Fat-dissociation method speeds up CRC lymph node detection without accuracy trade-off
A new fat-dissociation method (FM) of examining positive lymph nodes (LNs) from surgically removed mesentery reduces the overall time required for detection without sacrificing accuracy, a recent study has found.
The researchers conducted a single-centre, open-label, randomized controlled analysis of 130 colorectal cancer (CRC) patients who underwent primary CRC surgery.
The primary endpoint was the time required for LN identification, while the secondary outcomes were the number of LNs detected and the 5-year cancer-specific survival (CSS). In all criteria, FM was compared against the conventional palpation method (PM).
The study sample was split evenly between the PM and FM arms, and both groups were generally comparable in terms of baseline characteristics.
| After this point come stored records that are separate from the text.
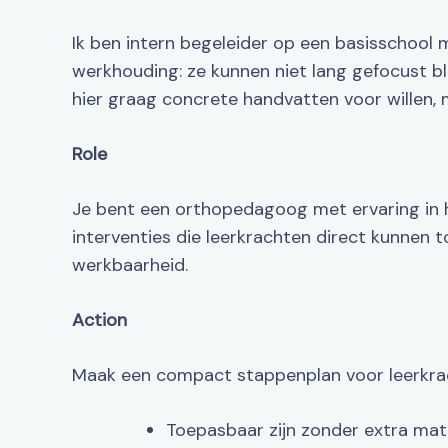
Ik ben intern begeleider op een basisschool
werkhouding: ze kunnen niet lang gefocust bl
hier graag concrete handvatten voor willen, 
Role
Je bent een orthopedagoog met ervaring in he
interventies die leerkrachten direct kunnen 
werkbaarheid.
Action
Maak een compact stappenplan voor leerkra
Toepasbaar zijn zonder extra mat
The median searching time in the PM arm was 45 minutes, while the FM participants underwent a procedure that was only 15 minutes long. The resulting time required for LN identification was significantly shorter in the FM group (p<0.001).
Despite the drop in operating time, the median number of LNs that could be pathologically examined did not differ between the PM and FM groups (16 vs 18; p=0.546). After FM, most fats had successfully been dissociated from the mesentery, clearly exposing vessel structures and LN. This could have facilitated LN identification.
In subsequent subanalyses, the number of LNs detected by FM was significantly greater than PM in right-sided CRCs (p=0.031), but no such difference was reported for left-sided cancers.
In terms of outcome, 5-year CSS did not differ between the PM and FM groups (p=0.344), and neither did 5-year relapse-free survival (p=0.877). The researchers also noted no additional difficulty in diagnosing cancer after applying FM.